Instructions

The goal of this project is to publish on R Pubs a report that explains the exploratory analysis and its goals for the application and algorithm. This document should be concise and explain only the key features of the data you identified and briefly summarize the plans for creating the Shiny prediction algorithm and application in a way that is understandable to a non-Data Scientist manager. Present tables and graphs to illustrate important summaries of the data set. The motivation for this project, therefore, is:

Demonstrate that the data download was imported and loaded successfully.
Create a basic summary statistics report on the datasets.
Report all interesting discoveries to date.
Get feedback on plans to create a Shiny prediction algorithm and app.

Libraries to be loaded for Data Analysis

if (!require("pacman")) install.packages("pacman")
pacman::p_load(
        pacman,
        knitr,
        tidyverse,
        NLP,
        openNLP,
        qdapDictionaries,
        qdapRegex,
        qdapTools,
        slam,
        tools,
        RWeka,
        ngram,
        stringr,
        RColorBrewer,
        SnowballC,
        wordcloud,
        wordcloud2
)

Final Product

The final product of the project will be an algorithm that predicts the next word in text provided with inputs from the test dataset, similar to the text prediction functions found in today’s modern smartphones.

Data Set

HC Corpora’s Swiftkey dataset is comprised of output from several News, Blogs and Twitter sites. The dataset contains 3 files in four languages (Russian, Finnish, German and English). This project will focus on English (en) language datasets:

en_US.blogs.txt
en_US.twitter.txt
en_US.news.txt

NOTE: and these will be referred to as "Blogs", "Twitter" and "News" in the remainder of this report

Tasks performed on data

Explore the training dataset;
Profanity filtering - removal of inappropriate terms;;
Tokenization – identifying appropriate tokens such as words, punctuation and numbers

Importing the Data:

The training datasets for this project were downloaded via this link

library(dplyr)
library(kableExtra)
 
blogsC        <- file("C:/Users/rahmamx1/OneDrive - Abbott/Desktop/RExercises/Milestone Report/final/en_US/en_US.blogs.txt"  , "r")
newsC         <- file("C:/Users/rahmamx1/OneDrive - Abbott/Desktop/RExercises/Milestone Report/final/en_US/en_US.news.txt"   , "r")
twitterC      <- file("C:/Users/rahmamx1/OneDrive - Abbott/Desktop/RExercises/Milestone Report/final/en_US/en_US.twitter.txt", "r")

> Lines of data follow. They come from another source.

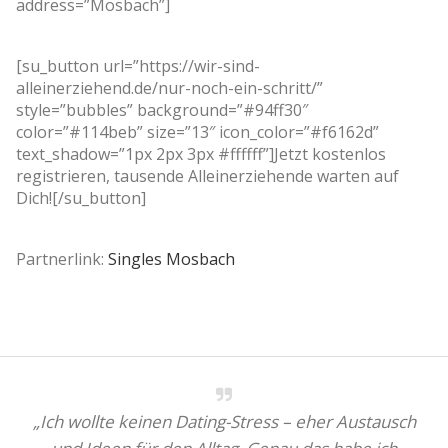
address=”Mosbach”]
[su_button url=”https://wir-sind-
alleinerziehend.de/nur-noch-ein-schritt/”
style=”bubbles” background=”#94ff30″
color=”#114beb” size=”13″ icon_color=”#f6162d”
text_shadow=”1px 2px 3px #ffffff”]Jetzt kostenlos
registrieren, tausende Alleinerziehende warten auf
Dich![/su_button]
Partnerlink:
Singles Mosbach
„Ich wollte keinen Dating-Stress – eher Austausch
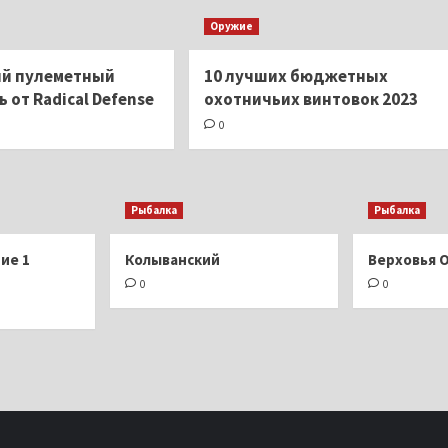
Оружие
ый пулеметный
10 лучших бюджетных
 от Radical Defense
охотничьих винтовок 2023
0
Рыбалка
Рыбалка
ие 1
Колыванский
Верховья 
0
0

blogs         <- readLines(blogsC,   n = -1, encoding = "UTF-8")
news          <- readLines(newsC,    n = -1, encoding = "UTF-8")
twitter       <- readLines(twitterC, n = -1, encoding = "UTF-8")

close(blogsC)
close(newsC)
close(twitterC)

nCharBlogs    <- sum(nchar(blogs))
nCharNews     <- sum(nchar(news))
nCharTwitter  <- sum(nchar(twitter))

lenBlogs      <- length(blogs)
lenNews       <- length(news)
lentwitter    <- length(twitter)

nWordsBlogs   <- sum(sapply(strsplit(blogs, " "), length))
nWordsNews    <- sum(sapply(strsplit(news, " "), length))
nWordsTwitter <- sum(sapply(strsplit(twitter, " "), length))

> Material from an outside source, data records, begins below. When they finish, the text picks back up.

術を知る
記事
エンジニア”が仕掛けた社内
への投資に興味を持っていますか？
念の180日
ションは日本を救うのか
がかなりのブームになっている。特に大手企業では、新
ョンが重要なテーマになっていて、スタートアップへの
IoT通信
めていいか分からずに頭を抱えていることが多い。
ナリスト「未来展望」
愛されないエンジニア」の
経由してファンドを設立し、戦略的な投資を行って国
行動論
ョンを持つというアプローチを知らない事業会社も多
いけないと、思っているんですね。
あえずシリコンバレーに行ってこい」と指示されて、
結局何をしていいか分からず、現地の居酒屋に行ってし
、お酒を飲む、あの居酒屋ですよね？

outputTable   <- data.frame(
    c("blogs", "news", "twitter"),
    c(nCharBlogs, nCharNews, nCharTwitter),
    c(lenBlogs, lenNews, lentwitter),
    c(nWordsBlogs, nWordsNews, nWordsTwitter)
)
colnames(outputTable) <- c("FileType", "Characters", "Lines", "Words")

rm(blogs, news, twitter)

SwiftKeys (EN-US)

FileType	Characters	Lines	Words
blogs	206824505	899288	37334131
news	15639408	77259	2643969
twitter	162096031	2360148	30373543

Steps taken:

Code to download the file and unzip is hidden and its with the assumption that files are available in the current working directory;
Open the file connection;
Close connection;
Compute n°. of characters;
Compute n°. of lines;
Compute n°. of words;
Build a Dataset Summary output Table;
Release object memory;
Summary of Data Analysis.

Exploratory Analysis of Data

Since the training data set size is huge, a sample of each file is extracted and explored for further study

Sample Data:

FileType	Characters	Lines	Words
blogsSample	2277384	10000	410620
newsSample	2035687	10000	343929
twitterSample	681544	10000	127674

Steps taken:

Set the line count information for extraction;
Open the file connection;
Close the file connection;
Compute n°. of characters;
Compute n°. of lines;
Compute n°. of words;
Build a Dataset Summary output Table

Data Cleansing & Corpora building

The text sample extracted from each of the files is transformed step-by-step for Predictive Model bulding

Steps taken:

NOTE Optional steps - collate Sample Text Data and create a reduced raw data file before processing

  beforeData <- c(blogsS, newsS, twitterS)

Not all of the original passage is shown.